Кристальный пик - Гор Анастасия. Страница 86

— Ох, драгоценная госпожа! Вы только с дороги, а советники сразу за стол собрания вас усадили⁈ Только посмотрите на себя! И вы разгуливали по замку в таком виде… Немыслимо! Я сейчас же наберу горячую ванну.

Хускарлы отворили передо мной двери, и я увидела, что спальня ничуть не изменилась за время моего отсутствия. Порядок здесь явно тщательно соблюдали, ежедневно протирали от пыли тумбы и шкафы, а окна открывали, проветривая. Все лежало на своих местах ровно там же, где и до моего ухода: плащ с узором из кленовых листьев — на спинке кресла, книга с атласной закладкой — на каминной полке, подаренные Солом шахматы из моржовой и китовой кости — на столешнице. Пахло сладкой вишней, ваза с которой стояла у моей заправленной постели, и свежим вереском, чьи пучки, как всегда, лежали на алтаре Кроличьей Невесты, возведенном в западном углу. Там же догорало несколько толстых свечей, расставленных вокруг миниатюрной фигурки из молочного дерева с розовым кварцем вместо глаз. Казалось, глаза эти внимательно следят за женским силуэтом, двигающимся туда-сюда перед подоконником.
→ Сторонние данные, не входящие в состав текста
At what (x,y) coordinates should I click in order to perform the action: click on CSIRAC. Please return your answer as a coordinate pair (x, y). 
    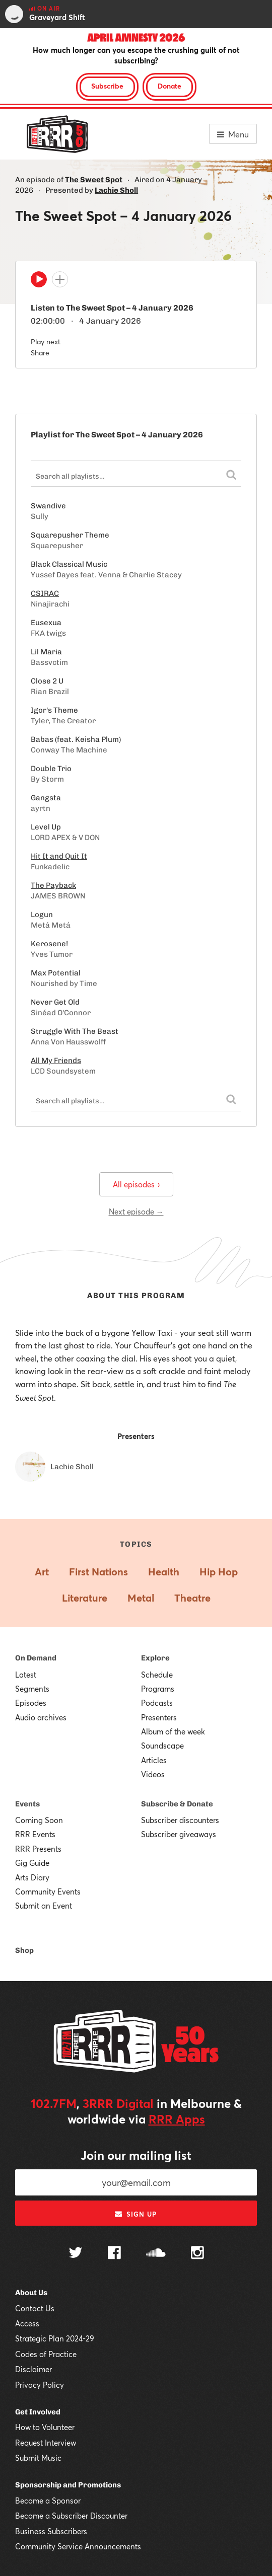
    Looking at the image, I should click on (45, 593).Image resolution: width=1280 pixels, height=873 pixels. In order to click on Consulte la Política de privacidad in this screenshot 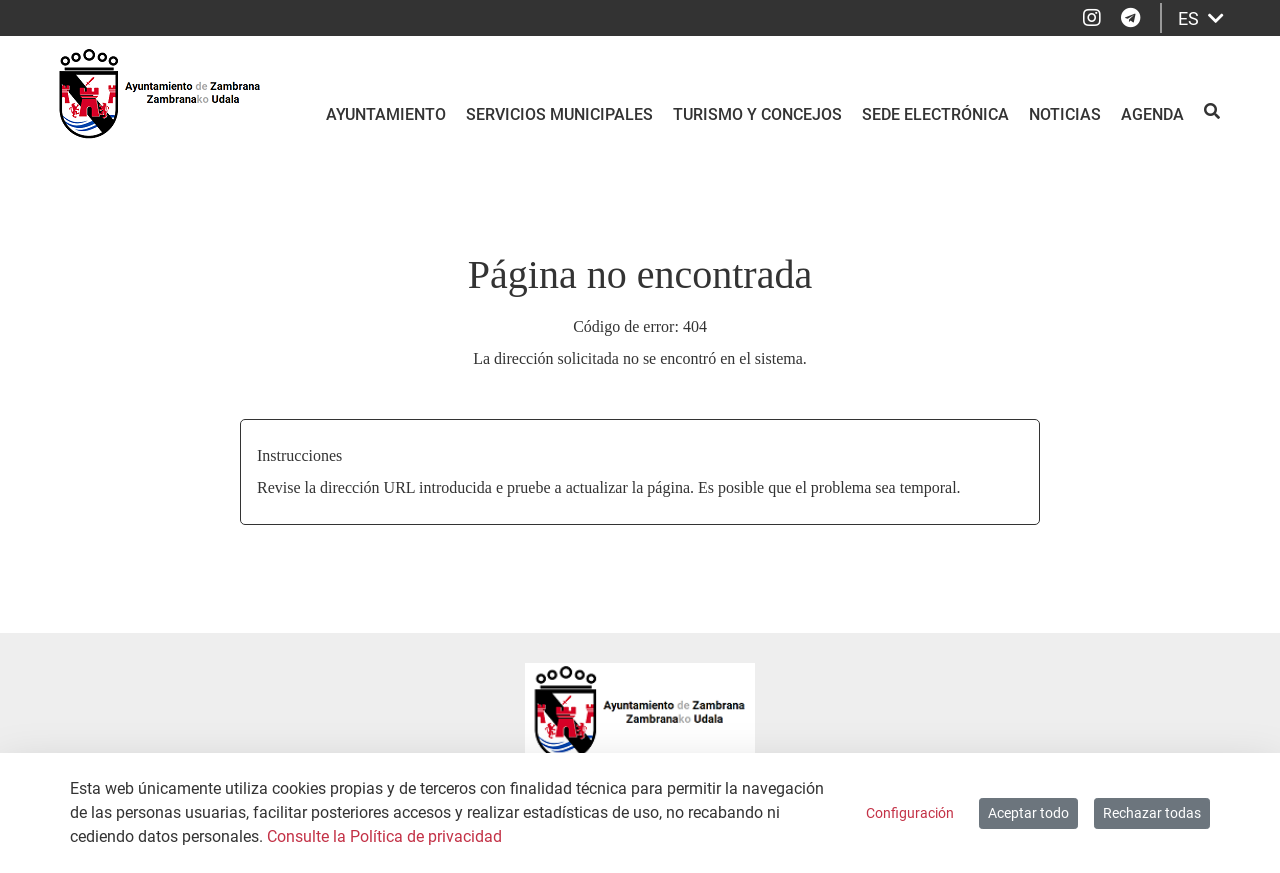, I will do `click(384, 836)`.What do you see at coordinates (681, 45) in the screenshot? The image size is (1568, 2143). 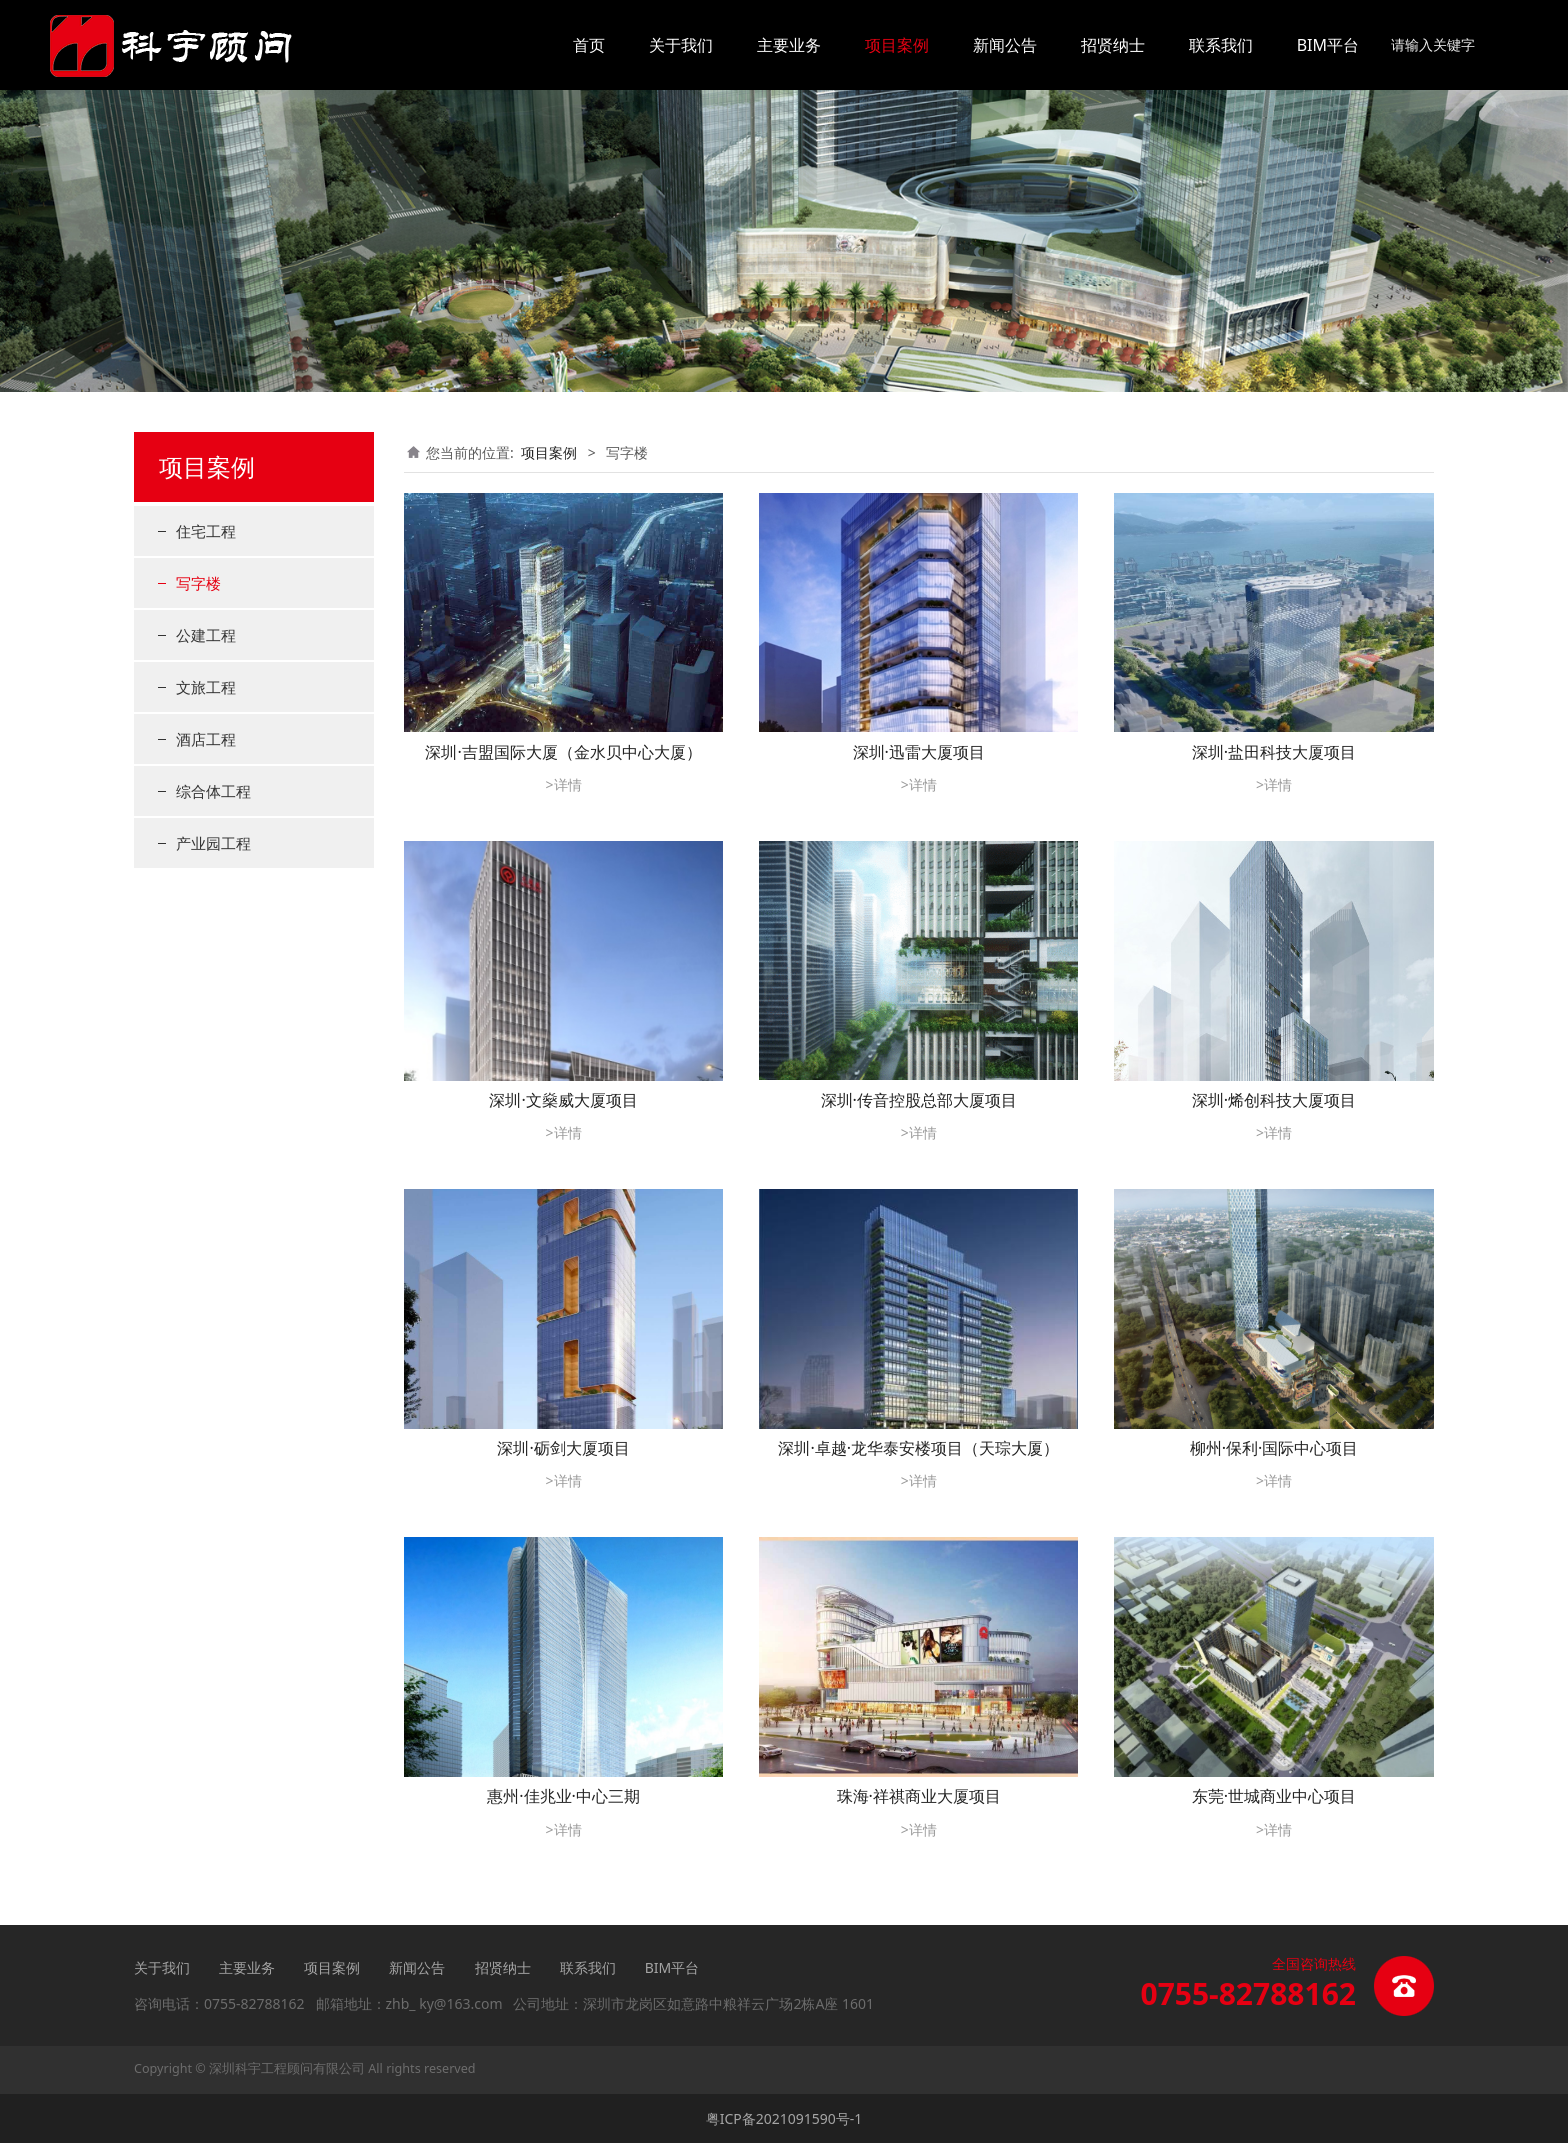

Меня приветствовала та же улыбка, какая встречала всегда на протяжении жизни. Только шрамы в уголках губ, стягивающие рот, делали ее немного кривой.

— Маттиола, — выдохнула я и упала на колени там же, где стояла, даже не переступив порога комнаты.

Мне потребовалось несколько секунд, чтобы поверить: то действительно она. В нашу последнюю встречу Матти лежала без памяти и сознания, и лицо ее кровоточило отовсюду разом, представляя собой сплошь открытую рану. Ллеу обещал, что позаботится о ней, и потому замок я покидала с почти спокойной душой, зная, что он непременно сдержит свое слово. Так оно и случилось: держась одной рукой за свежевыстиранные шторы, которые она развешивала, Маттиола стояла на ногах твердо, приветливая, сияющая и здоровая, какой и должна быть. Однако сейд есть сейд — даже он не мог вернуть ей того, что бессердечно отнял у нее Селен.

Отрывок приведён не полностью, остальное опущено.